After this I create a recursive function that will follow each of the links. Each time I call this function I create a new instance of the Crawler class. If the url isn’t valid I just return. If the url is redirected curl has an option to follow links, the CURLOPT_FOLLOWLOCATION option. Since this is set to on, you need to get the actual url which is contained in the header information. After this I call the get links function. This will return all the unique links on a page. (Calling the array_flip twice makes them unique).

I then get the title tag for each page. This is used when creating the sitemap. I remove all the script tags and all the html tags. The next thing I do is get a base url. Since I’m creating a sitemap of just one website I don’t need any links to external pages. So if any of the links don’t contain this base url I wont follow it.

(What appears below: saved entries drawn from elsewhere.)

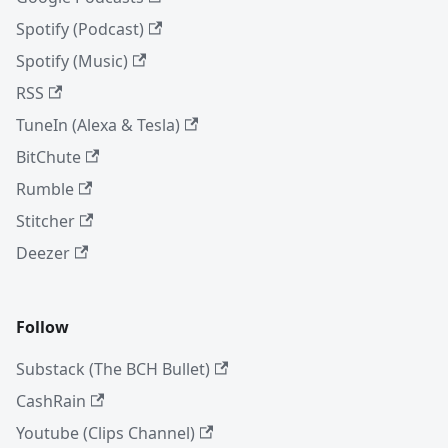
Spotify (Podcast)
Spotify (Music)
RSS
TuneIn (Alexa & Tesla)
BitChute
Rumble
Stitcher
Deezer
Follow
Substack (The BCH Bullet)
CashRain
Youtube (Clips Channel)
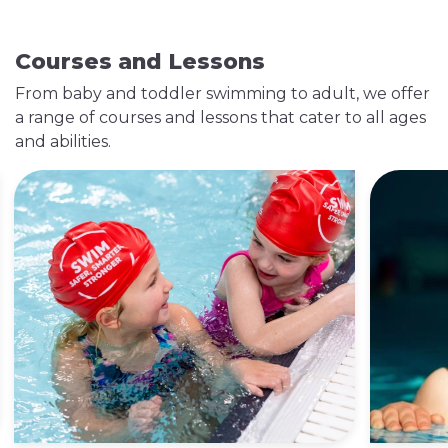
Courses and Lessons
From baby and toddler swimming to adult, we offer
a range of courses and lessons that cater to all ages
and abilities.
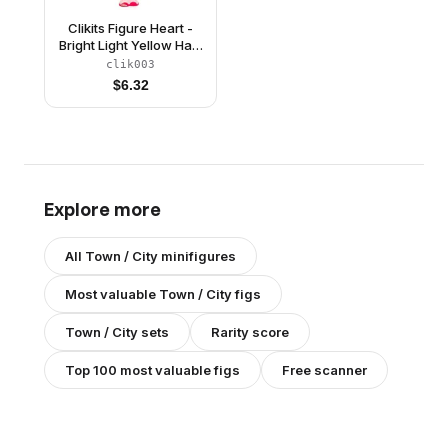
Clikits Figure Heart -
Bright Light Yellow Hair,
Light Green Top,
clik003
Magenta Skirt
$
6.32
(4240065)
Explore more
All
Town / City
minifigures
Most valuable
Town / City
figs
Town / City
sets
Rarity score
Top 100 most valuable figs
Free scanner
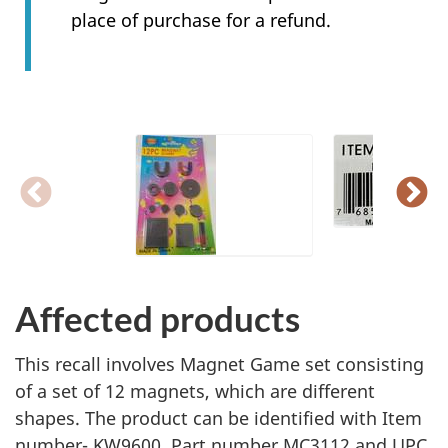
place of purchase for a refund.
Affected products
This recall involves Magnet Game set consisting
of a set of 12 magnets, which are different
shapes. The product can be identified with Item
number- KW9600, Part number MC3112 and UPC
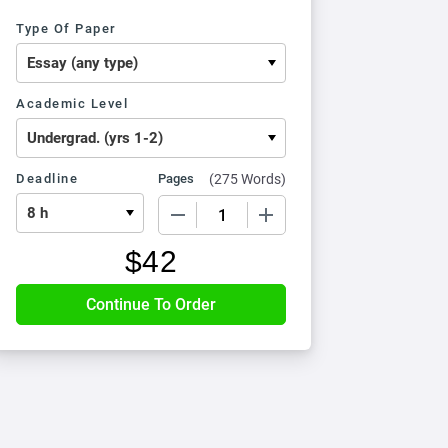
Type Of Paper
Academic Level
Deadline
Pages
(
275 Words
)
−
+
$
42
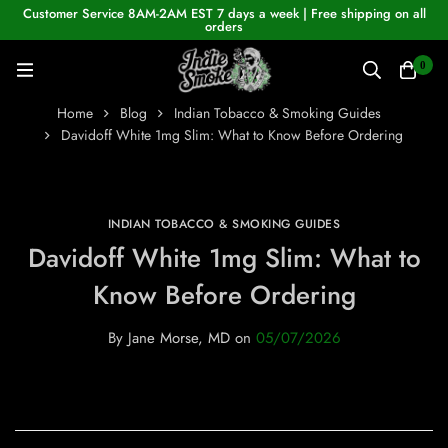
Customer Service 8AM-2AM EST 7 days a week | Free shipping on all
orders
0
Home
Blog
Indian Tobacco & Smoking Guides
Davidoff White 1mg Slim: What to Know Before Ordering
INDIAN TOBACCO & SMOKING GUIDES
Davidoff White 1mg Slim: What to
Know Before Ordering
By
Jane Morse, MD
on
05/07/2026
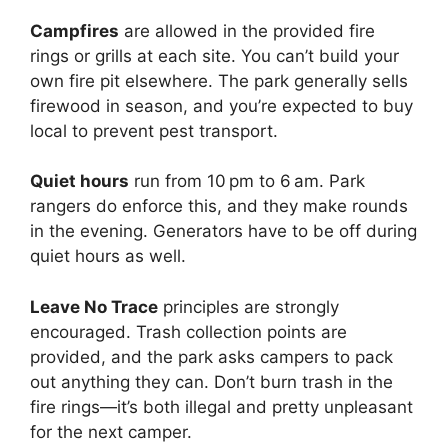
Campfires
are allowed in the provided fire
rings or grills at each site. You can’t build your
own fire pit elsewhere. The park generally sells
firewood in season, and you’re expected to buy
local to prevent pest transport.
Quiet hours
run from 10 pm to 6 am. Park
rangers do enforce this, and they make rounds
in the evening. Generators have to be off during
quiet hours as well.
Leave No Trace
principles are strongly
encouraged. Trash collection points are
provided, and the park asks campers to pack
out anything they can. Don’t burn trash in the
fire rings—it’s both illegal and pretty unpleasant
for the next camper.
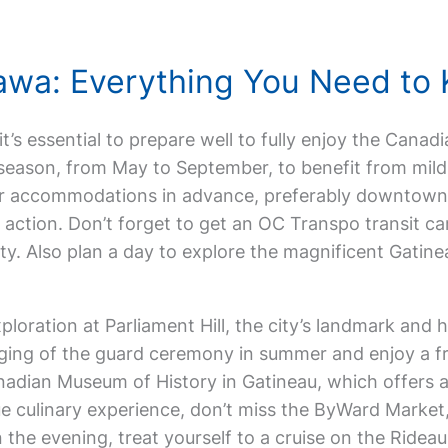
ttawa: Everything You Need to
 it’s essential to prepare well to fully enjoy the Canad
l season, from May to September, to benefit from mild
ur accommodations in advance, preferably downtown
e action. Don’t forget to get an OC Transpo transit ca
ity. Also plan a day to explore the magnificent Gatine
ploration at Parliament Hill, the city’s landmark and 
ng of the guard ceremony in summer and enjoy a fre
nadian Museum of History in Gatineau, which offers a
ue culinary experience, don’t miss the ByWard Market
In the evening, treat yourself to a cruise on the Ridea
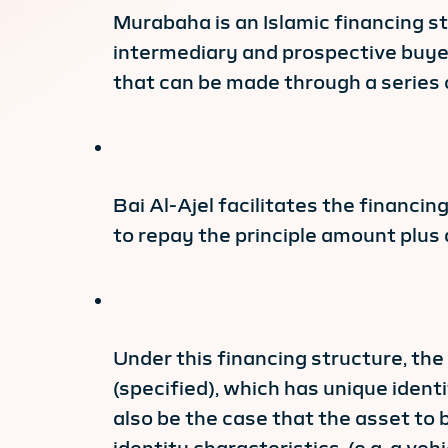
Murabaha is an Islamic financing st
intermediary and prospective buyer
that can be made through a series 
Bai Al-Ajel facilitates the financi
to repay the principle amount plus 
Under this financing structure, th
(specified), which has unique identi
also be the case that the asset to b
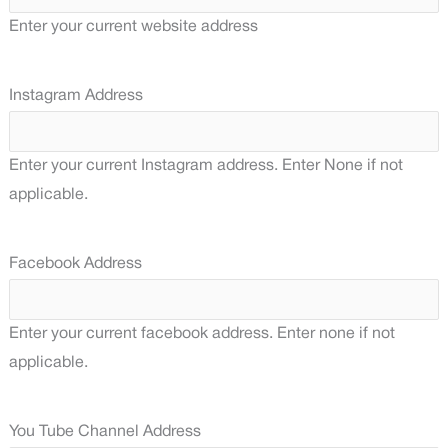
Enter your current website address
Instagram Address
Enter your current Instagram address. Enter None if not
applicable.
Facebook Address
Enter your current facebook address. Enter none if not
applicable.
You Tube Channel Address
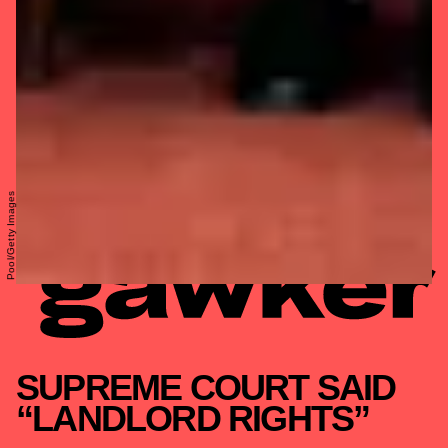
Pool/Getty Images
SUPREME COURT SAID
“LANDLORD RIGHTS”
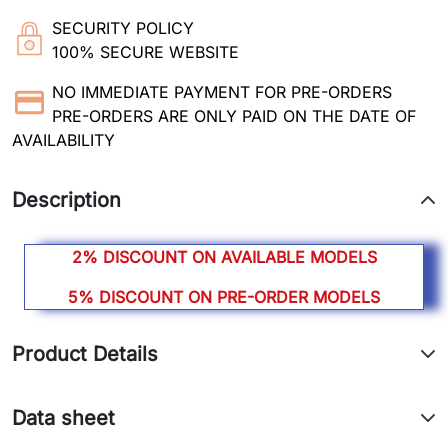
SECURITY POLICY
100% SECURE WEBSITE
NO IMMEDIATE PAYMENT FOR PRE-ORDERS
PRE-ORDERS ARE ONLY PAID ON THE DATE OF
AVAILABILITY
Description
2% DISCOUNT ON AVAILABLE MODELS
5% DISCOUNT ON PRE-ORDER MODELS
Product Details
Data sheet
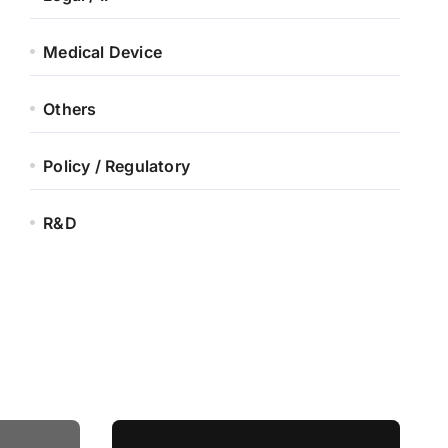
Medical Device
Others
Policy / Regulatory
R&D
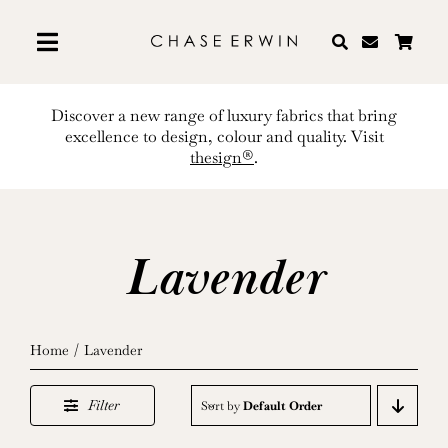
Skip
to
content
Discover a new range of luxury fabrics that bring
excellence to design, colour and quality. Visit
thesign®
.
Lavender
Home
Lavender
Filter
Sort by
Default Order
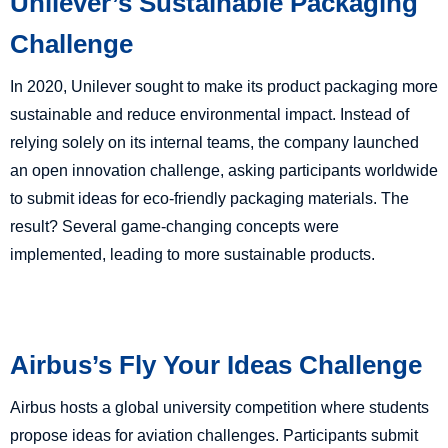
Unilever’s Sustainable Packaging
Challenge
In 2020, Unilever sought to make its product packaging more
sustainable and reduce environmental impact. Instead of
relying solely on its internal teams, the company launched
an open innovation challenge, asking participants worldwide
to submit ideas for eco-friendly packaging materials. The
result? Several game-changing concepts were
implemented, leading to more sustainable products.
Airbus’s Fly Your Ideas Challenge
Airbus hosts a global university competition where students
propose ideas for aviation challenges. Participants submit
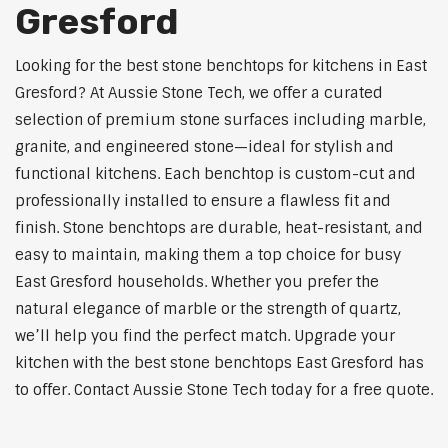
Gresford
Looking for the best stone benchtops for kitchens in East
Gresford? At Aussie Stone Tech, we offer a curated
selection of premium stone surfaces including marble,
granite, and engineered stone—ideal for stylish and
functional kitchens. Each benchtop is custom-cut and
professionally installed to ensure a flawless fit and
finish. Stone benchtops are durable, heat-resistant, and
easy to maintain, making them a top choice for busy
East Gresford households. Whether you prefer the
natural elegance of marble or the strength of quartz,
we’ll help you find the perfect match. Upgrade your
kitchen with the best stone benchtops East Gresford has
to offer. Contact Aussie Stone Tech today for a free quote.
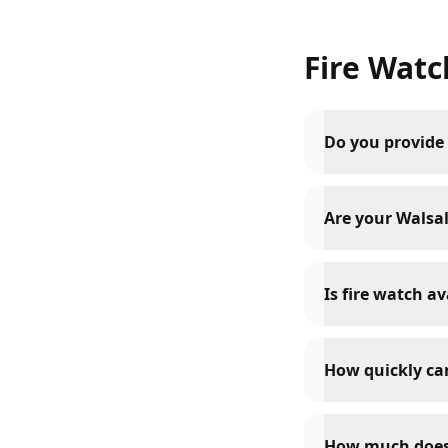
Fire Watc
Do you provide 
Are your Walsall
Is fire watch av
How quickly can
How much does 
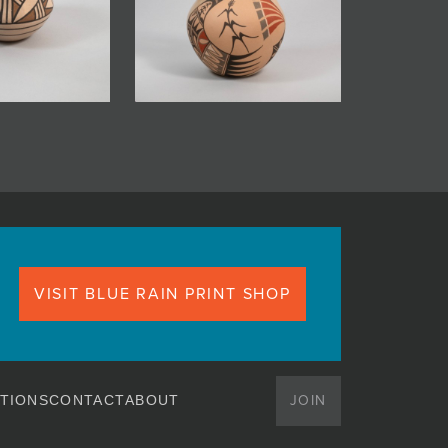
VISIT BLUE RAIN PRINT SHOP
JOIN
TIONS
CONTACT
ABOUT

Now I begin looping through all the links on the page. If its an external link I return. If it is an absolute link and it contains a “/” I replace the whole thing with a slash. If it doesn’t have the slash but is an absolute link then the new val is “”. I do this because I am prepending the base url that we got earlier to it.

I then explode on the “/”. If the first element is empty then I put the base url in there. Otherwise I prepend the url to it. This is done to get the correct link no matter if it is a relative link, root relative, or absolute.
The complete link is formed and checked to see if it already exist in the globallinkarr. If it doesn’t I add it and then begin getting the different levels. Basically everytime there is a “/” in the url then that is a different level. This is used when I am creating the html sitemap. Also to create this array of levels, I have to call array_merge_recursive. Well the regular php function didn’t quite work. If a url has numbers as one of its levels for example blog/2009/12/post then that function would turn the 2009 to its own key. So I needed it to keep the keys the same so I just got another function off of php.net.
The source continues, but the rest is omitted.